• [Task details] Whenever a line of the entries below holds the string "require", copy that line and return it.

:: The data

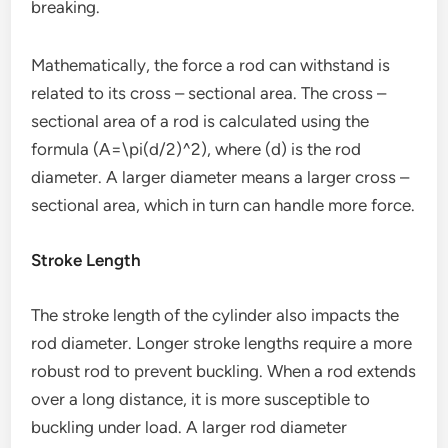
breaking.
Mathematically, the force a rod can withstand is
related to its cross – sectional area. The cross –
sectional area of a rod is calculated using the
formula (A=\pi(d/2)^2), where (d) is the rod
diameter. A larger diameter means a larger cross –
sectional area, which in turn can handle more force.
Stroke Length
The stroke length of the cylinder also impacts the
rod diameter. Longer stroke lengths require a more
robust rod to prevent buckling. When a rod extends
over a long distance, it is more susceptible to
buckling under load. A larger rod diameter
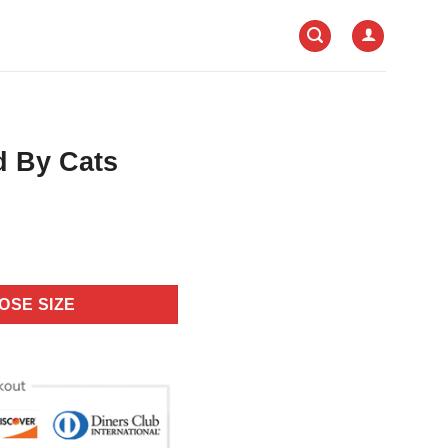
ed By Cats
OSE SIZE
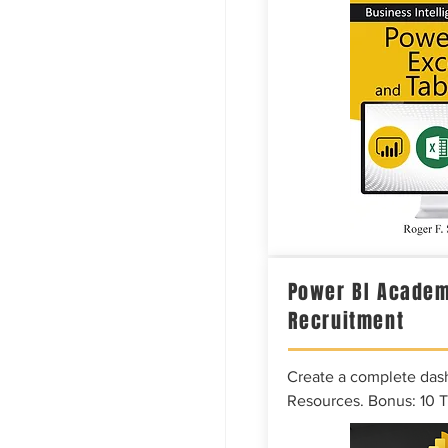
Power BI Academ
Recruitment
Create a complete das
Resources. Bonus: 10 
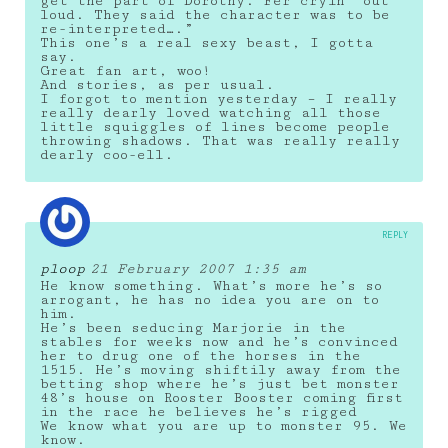
get the part of Dorothy. Fer cryin’ out
loud. They said the character was to be
re-interpreted….”
This one’s a real sexy beast, I gotta
say.
Great fan art, woo!
And stories, as per usual.
I forgot to mention yesterday – I really
really dearly loved watching all those
little squiggles of lines become people
throwing shadows. That was really really
dearly coo-ell.
REPLY
ploop
21 February 2007 1:35 am
He know something. What’s more he’s so
arrogant, he has no idea you are on to
him.
He’s been seducing Marjorie in the
stables for weeks now and he’s convinced
her to drug one of the horses in the
1515. He’s moving shiftily away from the
betting shop where he’s just bet monster
48’s house on Rooster Booster coming first
in the race he believes he’s rigged
We know what you are up to monster 95. We
know.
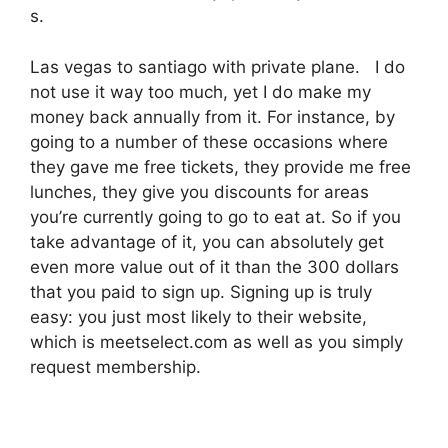
s.
Las vegas to santiago with private plane. I do
not use it way too much, yet I do make my
money back annually from it. For instance, by
going to a number of these occasions where
they gave me free tickets, they provide me free
lunches, they give you discounts for areas
you’re currently going to go to eat at. So if you
take advantage of it, you can absolutely get
even more value out of it than the 300 dollars
that you paid to sign up. Signing up is truly
easy: you just most likely to their website,
which is meetselect.com as well as you simply
request membership.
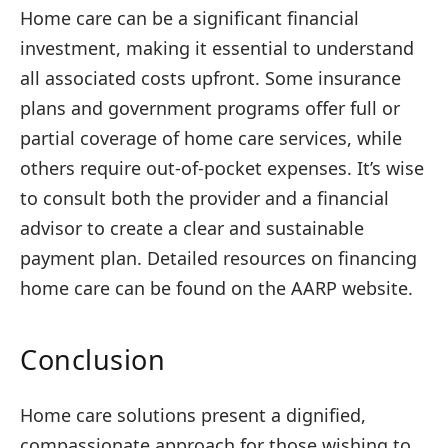
Home care
can be a significant financial
investment, making it essential to understand
all associated costs upfront. Some insurance
plans and government programs offer full or
partial coverage of home care services, while
others require out-of-pocket expenses. It’s wise
to consult both the provider and a financial
advisor to create a clear and sustainable
payment plan. Detailed resources on financing
home care can be found on the AARP website.
Conclusion
Home care solutions present a dignified,
compassionate approach for those wishing to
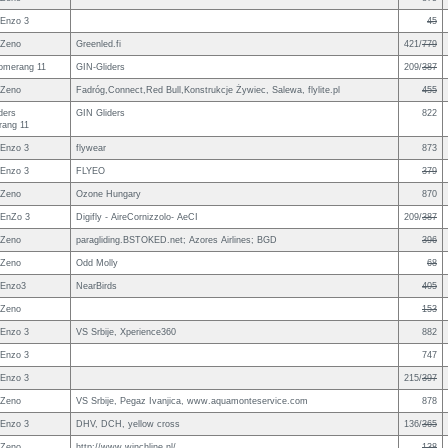
Enzo 3
45
 Zeno
Greenled.fi
421/
779
omerang 11
GIN-Gliders
209/
387
 Zeno
Fadróg,Connect,Red Bull,Konstrukcje Żywiec, Salewa, flylite.pl
455
ders
GIN Gliders
822
ang 11
Enzo 3
flywear
873
Enzo 3
FLYEO
379
 Zeno
Ozone Hungary
870
EnZo 3
Digifly - AireCornizzolo- AeCI
209/
387
 Zeno
paragliding.BSTOKED.net; Azores Airlines; BGD
396
 Zeno
Odd Molly
68
 Enzo3
NearBirds
405
 Zeno
153
Enzo 3
VS Srbije, Xperience360
882
Enzo 3
747
Enzo 3
215/
397
 Zeno
VS Srbije, Pegaz Ivanjica, www.aquamonteservice.com
878
Enzo 3
DHV, DCH, yellow cross
136/
365
 Zeno
http://www.winchline.nl/
138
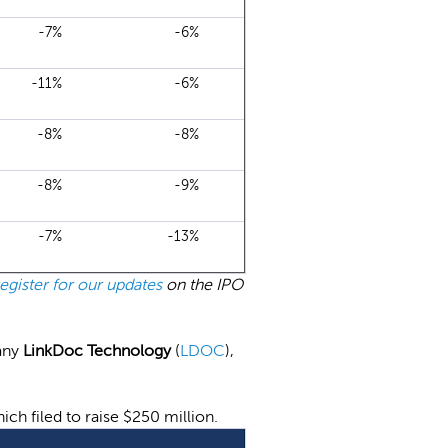
-7%
-6%
-11%
-6%
-8%
-8%
-8%
-9%
-7%
-13%
register for our updates
on the IPO
any
LinkDoc Technology
(
LDOC
),
hich filed to raise $250 million.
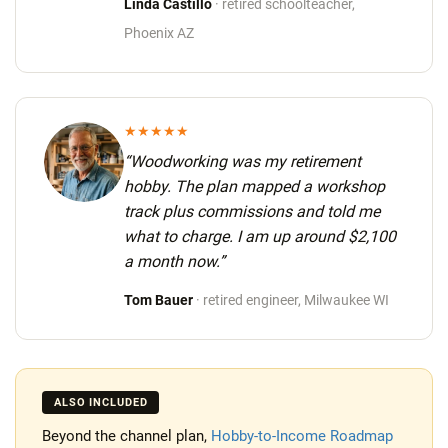
Linda Castillo
· retired schoolteacher,
Phoenix AZ
★★★★★
“Woodworking was my retirement
hobby. The plan mapped a workshop
track plus commissions and told me
what to charge.
I am up around $2,100
a month now.
”
Tom Bauer
· retired engineer, Milwaukee WI
ALSO INCLUDED
Beyond the channel plan,
Hobby-to-Income Roadmap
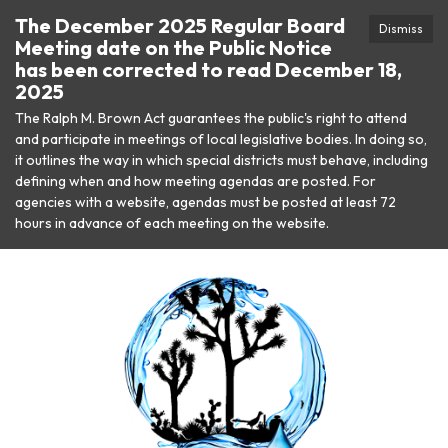
The December 2025 Regular Board
Dismiss
Meeting date on the Public Notice
has been corrected to read December 18,
2025
The Ralph M. Brown Act guarantees the public's right to attend
and participate in meetings of local legislative bodies. In doing so,
it outlines the way in which special districts must behave, including
defining when and how meeting agendas are posted. For
agencies with a website, agendas must be posted at least 72
hours in advance of each meeting on the website.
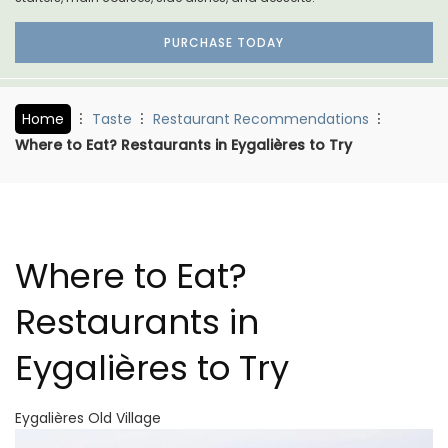
PURCHASE TODAY
Home
Taste
Restaurant Recommendations
Where to Eat? Restaurants in Eygalières to Try
Where to Eat?
Restaurants in
Eygalières to Try
Eygalières Old Village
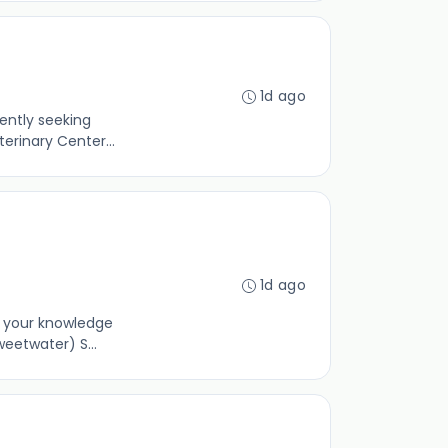
1d ago
ently seeking
erinary Center...
1d ago
e your knowledge
eetwater) S...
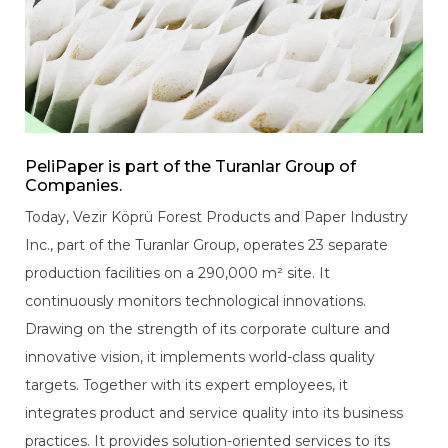
PeliPaper is part of the Turanlar Group of
Companies.
Today, Vezir Köprü Forest Products and Paper Industry
Inc., part of the Turanlar Group, operates 23 separate
production facilities on a 290,000 m² site. It
continuously monitors technological innovations.
Drawing on the strength of its corporate culture and
innovative vision, it implements world-class quality
targets. Together with its expert employees, it
integrates product and service quality into its business
practices. It provides solution-oriented services to its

::::

• [Reply to the exercise]
rod diameter. Longer stroke lengths require a more
others require out-of-pocket expenses. It’s wise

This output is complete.